Items from a dataset
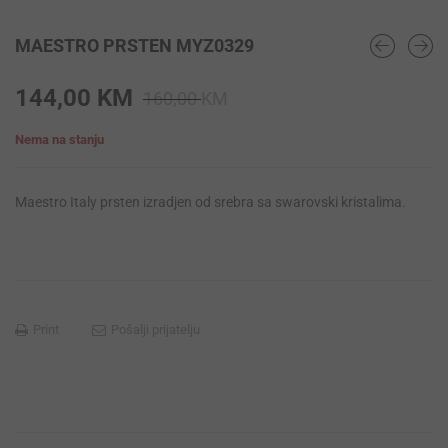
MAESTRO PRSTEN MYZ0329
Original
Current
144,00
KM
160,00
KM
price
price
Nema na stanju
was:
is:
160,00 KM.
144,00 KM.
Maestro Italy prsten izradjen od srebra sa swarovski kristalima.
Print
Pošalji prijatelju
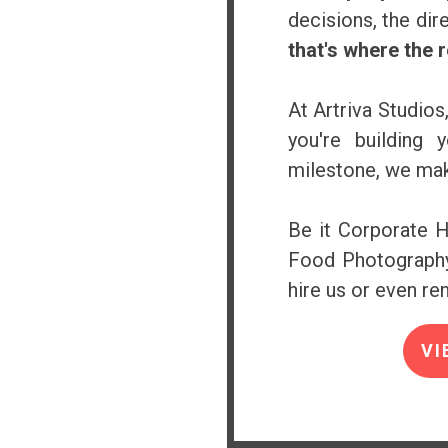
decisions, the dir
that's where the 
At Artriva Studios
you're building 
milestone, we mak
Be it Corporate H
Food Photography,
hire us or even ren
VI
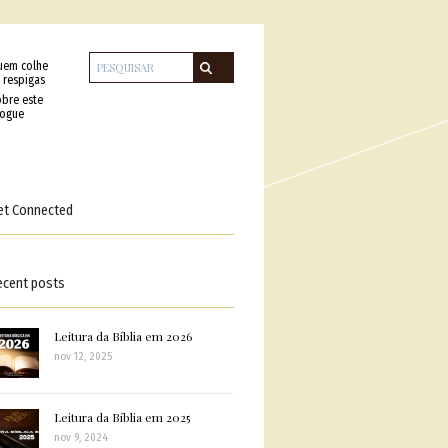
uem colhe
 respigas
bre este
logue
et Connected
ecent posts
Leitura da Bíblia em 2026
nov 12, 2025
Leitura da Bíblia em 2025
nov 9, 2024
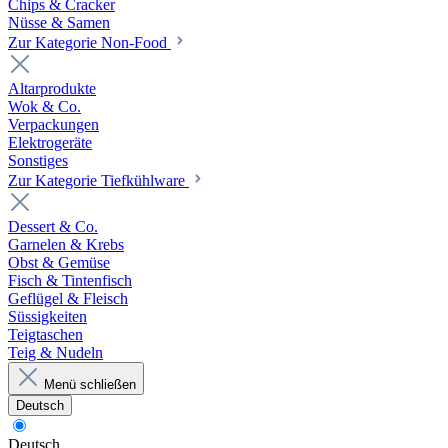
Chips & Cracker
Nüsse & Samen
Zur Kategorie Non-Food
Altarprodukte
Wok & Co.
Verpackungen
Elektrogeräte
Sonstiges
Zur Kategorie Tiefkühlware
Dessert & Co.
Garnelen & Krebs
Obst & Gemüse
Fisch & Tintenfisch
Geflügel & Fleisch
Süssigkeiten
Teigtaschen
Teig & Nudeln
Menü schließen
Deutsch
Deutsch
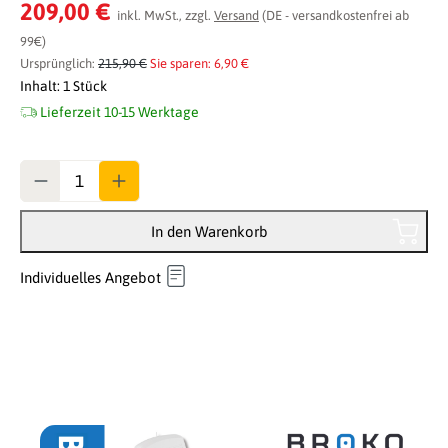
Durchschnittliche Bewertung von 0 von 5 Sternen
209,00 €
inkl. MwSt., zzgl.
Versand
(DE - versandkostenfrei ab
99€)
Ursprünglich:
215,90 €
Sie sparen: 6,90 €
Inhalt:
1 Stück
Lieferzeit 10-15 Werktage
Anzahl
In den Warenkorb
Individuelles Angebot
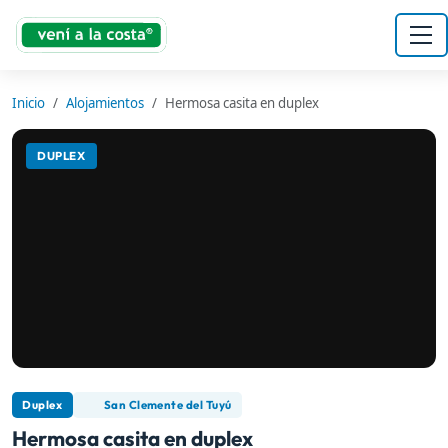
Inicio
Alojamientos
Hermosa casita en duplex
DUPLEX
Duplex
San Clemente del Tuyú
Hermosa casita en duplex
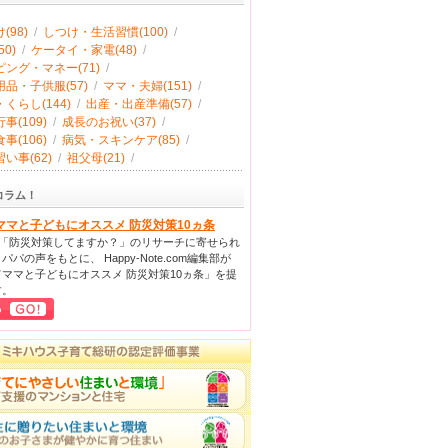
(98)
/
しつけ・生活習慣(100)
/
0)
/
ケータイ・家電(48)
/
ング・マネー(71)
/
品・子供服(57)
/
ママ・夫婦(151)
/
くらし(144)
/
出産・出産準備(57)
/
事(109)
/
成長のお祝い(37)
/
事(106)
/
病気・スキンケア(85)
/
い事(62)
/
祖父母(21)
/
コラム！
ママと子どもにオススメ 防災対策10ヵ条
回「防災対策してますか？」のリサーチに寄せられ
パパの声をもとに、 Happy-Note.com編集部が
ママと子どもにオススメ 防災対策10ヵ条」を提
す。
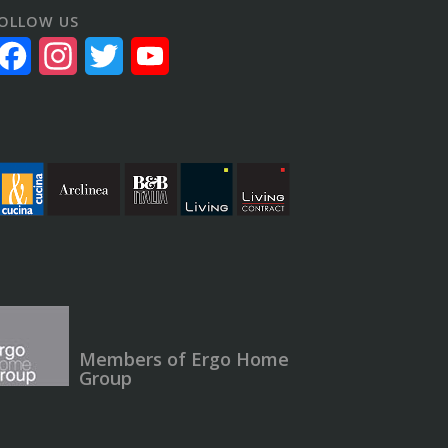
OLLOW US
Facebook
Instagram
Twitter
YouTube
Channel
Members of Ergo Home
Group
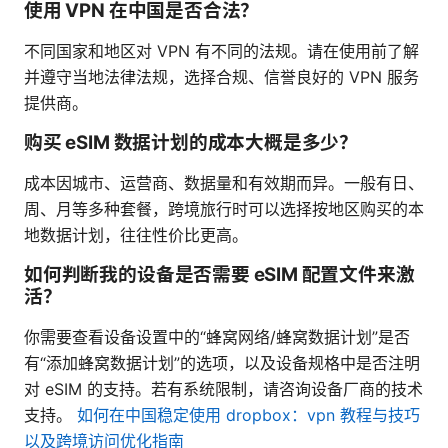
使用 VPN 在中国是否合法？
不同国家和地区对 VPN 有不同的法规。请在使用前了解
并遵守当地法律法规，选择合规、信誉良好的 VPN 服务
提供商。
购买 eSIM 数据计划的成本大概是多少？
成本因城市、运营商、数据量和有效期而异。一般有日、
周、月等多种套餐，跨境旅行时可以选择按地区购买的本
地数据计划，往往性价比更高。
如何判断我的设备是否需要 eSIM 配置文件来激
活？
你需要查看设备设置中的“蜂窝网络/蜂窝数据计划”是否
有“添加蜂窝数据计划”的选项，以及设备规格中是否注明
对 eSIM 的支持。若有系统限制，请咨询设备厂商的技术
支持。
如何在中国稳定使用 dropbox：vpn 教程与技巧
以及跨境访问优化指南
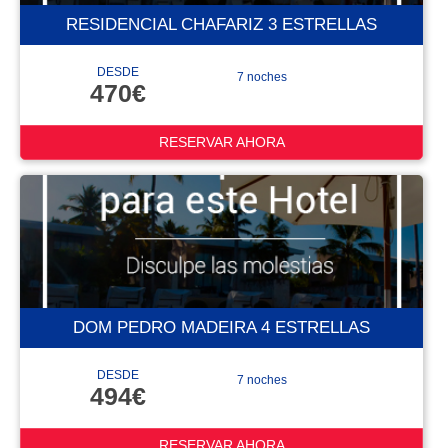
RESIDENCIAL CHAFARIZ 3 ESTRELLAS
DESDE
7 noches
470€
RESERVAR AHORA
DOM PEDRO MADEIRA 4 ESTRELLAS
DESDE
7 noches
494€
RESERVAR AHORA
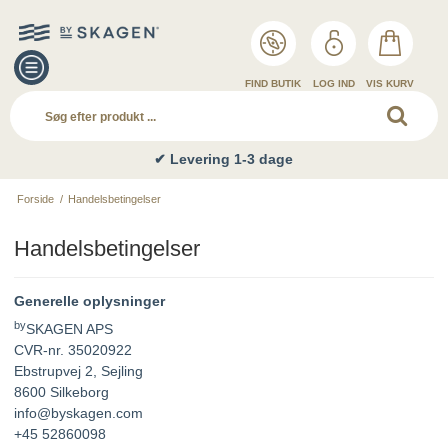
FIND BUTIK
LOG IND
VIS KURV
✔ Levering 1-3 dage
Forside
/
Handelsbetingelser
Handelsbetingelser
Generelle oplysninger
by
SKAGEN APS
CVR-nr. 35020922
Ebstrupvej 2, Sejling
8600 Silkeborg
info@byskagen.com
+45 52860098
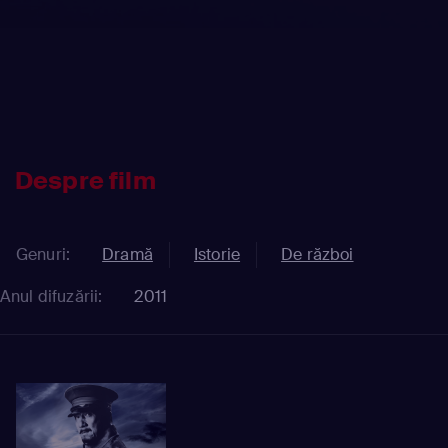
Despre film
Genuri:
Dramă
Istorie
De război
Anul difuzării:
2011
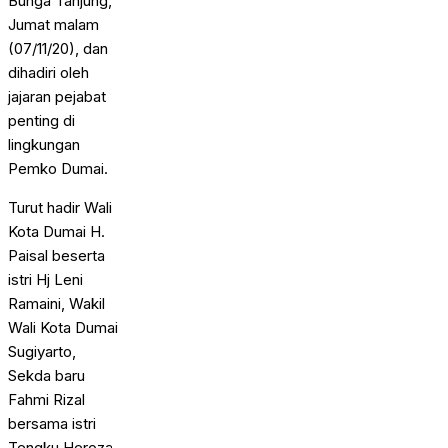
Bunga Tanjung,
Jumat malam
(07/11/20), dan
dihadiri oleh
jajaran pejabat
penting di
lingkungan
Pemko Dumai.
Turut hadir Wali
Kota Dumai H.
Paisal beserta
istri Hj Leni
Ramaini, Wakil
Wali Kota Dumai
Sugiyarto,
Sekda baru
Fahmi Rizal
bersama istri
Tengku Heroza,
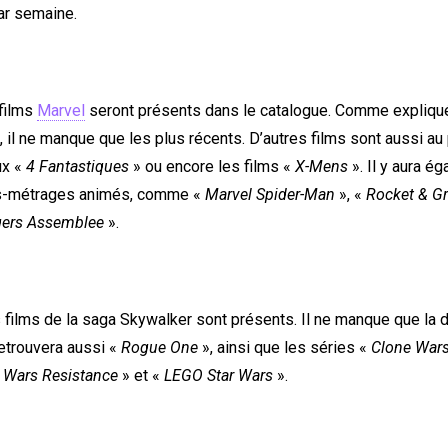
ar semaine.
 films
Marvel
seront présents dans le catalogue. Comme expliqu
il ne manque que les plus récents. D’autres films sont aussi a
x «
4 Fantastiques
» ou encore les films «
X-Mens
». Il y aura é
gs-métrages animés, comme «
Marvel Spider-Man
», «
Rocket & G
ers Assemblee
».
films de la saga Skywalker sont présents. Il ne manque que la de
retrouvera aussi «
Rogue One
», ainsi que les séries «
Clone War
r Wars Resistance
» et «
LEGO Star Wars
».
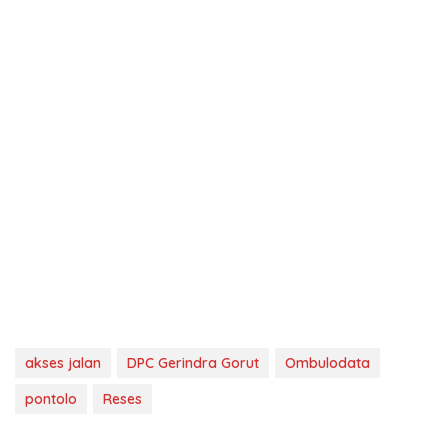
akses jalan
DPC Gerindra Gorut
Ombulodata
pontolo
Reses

- [Problem to work on] Each entry above should be restated word for word, though no picture may appear in the copy.

- [Worked solution]
MAESTRO PRSTEN MYZ0329
Original
Current
144,00
KM
160,00
KM
price
price
Nema na stanju
was:
is:
160,00 KM.
144,00 KM.
Maestro Italy prsten izradjen od srebra sa swarovski kristalima.
Print
Pošalji prijatelju
decisions, the dir
that's where the 
At Artriva Studios
you're building 
milestone, we mak
Be it Corporate H
Food Photography,
hire us or even ren
VI
uem colhe
 respigas
bre este
logue
et Connected
ecent posts
Leitura da Bíblia em 2026
nov 12, 2025
Leitura da Bíblia em 2025
nov 9, 2024
Chips & Cracker
Nüsse & Samen
Zur Kategorie Non-Food
Altarprodukte
Wok & Co.
Verpackungen
Elektrogeräte
Sonstiges
Zur Kategorie Tiefkühlware
Dessert & Co.
Garnelen & Krebs
Obst & Gemüse
Fisch & Tintenfisch
Geflügel & Fleisch
Süssigkeiten
Teigtaschen
Teig & Nudeln
Menü schließen
Deutsch
Deutsch
Durchschnittliche Bewertung von 0 von 5 Sternen
209,00 €
inkl. MwSt., zzgl.
Versand
(DE - versandkostenfrei ab
99€)
Ursprünglich:
215,90 €
Sie sparen: 6,90 €
Inhalt:
1 Stück
Lieferzeit 10-15 Werktage
Anzahl
In den Warenkorb
Individuelles Angebot
Inicio
Alojamientos
Hermosa casita en duplex
DUPLEX
Duplex
San Clemente del Tuyú
Hermosa casita en duplex
(98)
/
しつけ・生活習慣(100)
/
0)
/
ケータイ・家電(48)
/
ング・マネー(71)
/
品・子供服(57)
/
ママ・夫婦(151)
/
くらし(144)
/
出産・出産準備(57)
/
事(109)
/
成長のお祝い(37)
/
事(106)
/
病気・スキンケア(85)
/
い事(62)
/
祖父母(21)
/
コラム！
ママと子どもにオススメ 防災対策10ヵ条
回「防災対策してますか？」のリサーチに寄せられ
パパの声をもとに、 Happy-Note.com編集部が
ママと子どもにオススメ 防災対策10ヵ条」を提
す。
OLLOW US
Facebook
Instagram
Twitter
YouTube
Channel
Members of Ergo Home
Group
使用 VPN 在中国是否合法？
不同国家和地区对 VPN 有不同的法规。请在使用前了解
并遵守当地法律法规，选择合规、信誉良好的 VPN 服务
提供商。
购买 eSIM 数据计划的成本大概是多少？
成本因城市、运营商、数据量和有效期而异。一般有日、
周、月等多种套餐，跨境旅行时可以选择按地区购买的本
地数据计划，往往性价比更高。
如何判断我的设备是否需要 eSIM 配置文件来激
活？
你需要查看设备设置中的“蜂窝网络/蜂窝数据计划”是否
有“添加蜂窝数据计划”的选项，以及设备规格中是否注明
对 eSIM 的支持。若有系统限制，请咨询设备厂商的技术
支持。
如何在中国稳定使用 dropbox：vpn 教程与技巧
以及跨境访问优化指南
RESIDENCIAL CHAFARIZ 3 ESTRELLAS
DESDE
7 noches
470€
RESERVAR AHORA
DOM PEDRO MADEIRA 4 ESTRELLAS
DESDE
7 noches
494€
RESERVAR AHORA
FIND BUTIK
LOG IND
VIS KURV
✔ Levering 1-3 dage
Forside
/
Handelsbetingelser
Handelsbetingelser
Generelle oplysninger
by
SKAGEN APS
CVR-nr. 35020922
Ebstrupvej 2, Sejling
8600 Silkeborg
info@byskagen.com
+45 52860098
Despre film
Genuri:
Dramă
Istorie
De război
Anul difuzării:
2011
Bunga Tanjung,
Jumat malam
(07/11/20), dan
dihadiri oleh
jajaran pejabat
penting di
lingkungan
Pemko Dumai.
Turut hadir Wali
Kota Dumai H.
Paisal beserta
istri Hj Leni
Ramaini, Wakil
Wali Kota Dumai
Sugiyarto,
Sekda baru
Fahmi Rizal
bersama istri
Tengku Heroza,
ar semaine.
 films
Marvel
seront présents dans le catalogue. Comme expliqu
il ne manque que les plus récents. D’autres films sont aussi a
x «
4 Fantastiques
» ou encore les films «
X-Mens
». Il y aura é
gs-métrages animés, comme «
Marvel Spider-Man
», «
Rocket & G
ers Assemblee
».
films de la saga Skywalker sont présents. Il ne manque que la de
retrouvera aussi «
Rogue One
», ainsi que les séries «
Clone War
r Wars Resistance
» et «
LEGO Star Wars
».
akses jalan
DPC Gerindra Gorut
Ombulodata
pontolo
Reses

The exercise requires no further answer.